By the by. This is in no way, shape, or form meant to crap on Korean hairdressers. Pixie cuts for women are notoriously difficult to get right, plus my hair texture is completely different from that of Korean women’s. Where Korean women tend to have straight, thick, sometimes coarse hair, I have fine, wavy hair – and plenty of it – plus lots of cowlicks. They probably don’t get a whole lot of people like me, that’s all.
So over time, the Mister went from adjusting my haircuts to cutting all of my hair. It was a natural transition. The below is not meant to be a tutorial – just a description of what we do / he does.
Each cut is a little different but generally speaking, it’s a tad shorter around the ears and back of the head, and a little longer on the crown and the fringe. Sometimes I’ll wear my hair in a side sweep, but most of the time nowadays, I like it a little mushroomy like my favourite comic book heroine, Tulip O’Hare, of Preacher fame. Preacher is, by the way, my all time favourite comic book! If you like comics that are super fun – more so than most films I’ve watched, exquisitely drawn, but also make you think and take on new perspectives, Preacher is the one for you.
Get your tools ready… 🛠 ⚒ ✂
This is what we use:
- alligator clips – to keep hair out of the way
- regular hairdressing scissors – for cutting larger swaths of hair (black shaft)
- eyebrow scissors – for trimming and thinning out delicate sections (pink handles)
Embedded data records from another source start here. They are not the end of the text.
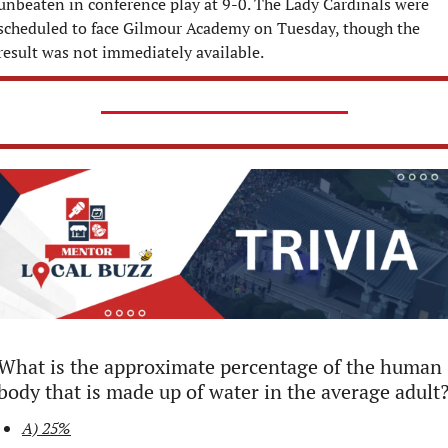
unbeaten in conference play at 9-0. The Lady Cardinals were 
scheduled to face Gilmour Academy on Tuesday, though the 
result was not immediately available.
What is the approximate percentage of the human 
body that is made up of water in the average adult
A) 25%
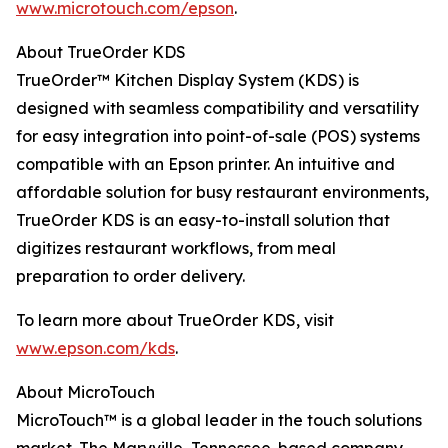
www.microtouch.com/epson
.
About TrueOrder KDS
TrueOrder™ Kitchen Display System (KDS) is
designed with seamless compatibility and versatility
for easy integration into point-of-sale (POS) systems
compatible with an Epson printer. An intuitive and
affordable solution for busy restaurant environments,
TrueOrder KDS is an easy-to-install solution that
digitizes restaurant workflows, from meal
preparation to order delivery.
To learn more about TrueOrder KDS, visit
www.epson.com/kds
.
About MicroTouch
MicroTouch™ is a global leader in the touch solutions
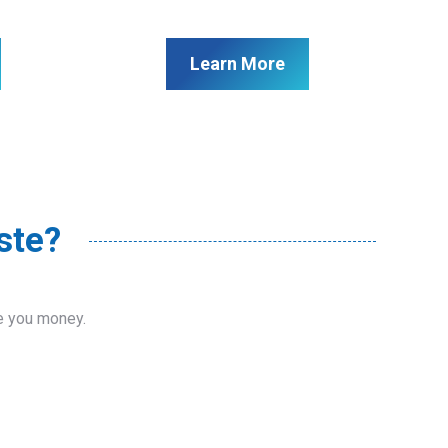
Learn More
ste?
ve you money.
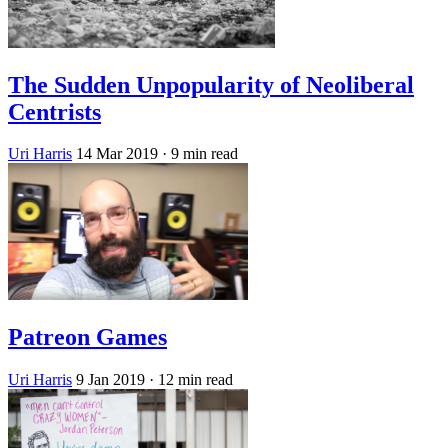
The Sudden Unpopularity of Neoliberal
Centrists
Uri Harris
14 Mar 2019
· 9 min read
Patreon Games
Uri Harris
9 Jan 2019
· 12 min read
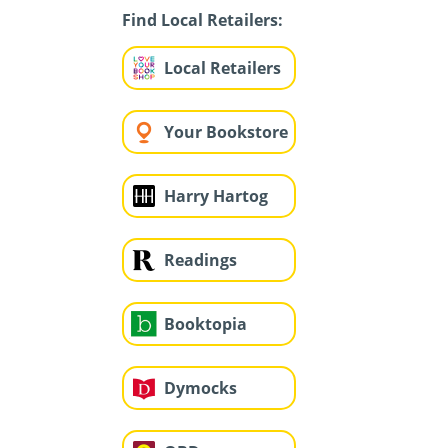
Find Local Retailers:
Local Retailers
Your Bookstore
Harry Hartog
Readings
Booktopia
Dymocks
- thinning scissors – for thinning out larger sections of hair (plain metal scissors)
- brush (I use a TangleTeezer) – to detangle the entire head of hair within 10 seconds and brush out
- plastic comb – not pictured because it is clean but looks so grubby?! 😅
- optional but recommended: a barber’s cape
Cutting that Hair
We cut my hair last night, and I asked the Mister to take photos of the process… however he is currently Going Through Some Stuff and was in a rather grumbly/sad/angry mood… so he just went ‘NO’ and cut my hair. Perhaps I’ll get him to take photos next time?
Here’s what he does:
- Very important: He only cuts my hair dry. When it is wet, the texture changes completely – no point cutting it then.
- We also usually cut my hair in the bathroom as it tends to be easiest in terms of cleanup.
- A bar stool is great for this as it is a bit taller than a regular chair. Better for posture.
- First off, he clips longer sections of my hair out of the way using the orange alligator clips shown above, and using the regular scissors, starts by trimming my hair near the nape of my neck.
- Next, he moves up a couple of centimetres and trims the hair around the back of my neck.
- Then, he makes me turn sideways and cuts the hair around my ears, one ear at a time.
- The hair on the crown of my head is next, he tends to use the metal thinning shears for it. At this point, you need to be a little careful so as to leave the crown a little longer to maintain balance overall. If the crown turns out too short, it’s too easy to veer into mullet territory (unless that is the look you’re going for, of course).
- Once the crown is done, he cuts the bangs in the front. This is a crucial step and if this is something you’re doing at home, you may want to be very, very careful as face framing hair is what people notice first. He usually uses the little eyebrow scissors (pink shaft) only on my fringe.
- At this point, we are pretty much done and gather my ends to be thrown away. We clean and wipe the bathroom floors, then I’ll jump in the shower to shampoo and condition my hair or perhaps use some hair vinegar.
- Once I get out of the shower, I will towel dry and blow dry my hair lightly, the Mister comes back for a last look and makes tiny little adjustments where needed.
Just to give you a better idea, these are some before and afters:
Now it’s your turn.
Did you get a Rona Cut this year? Have you ever cut someone else’s hair?? Let’s talk in the comments!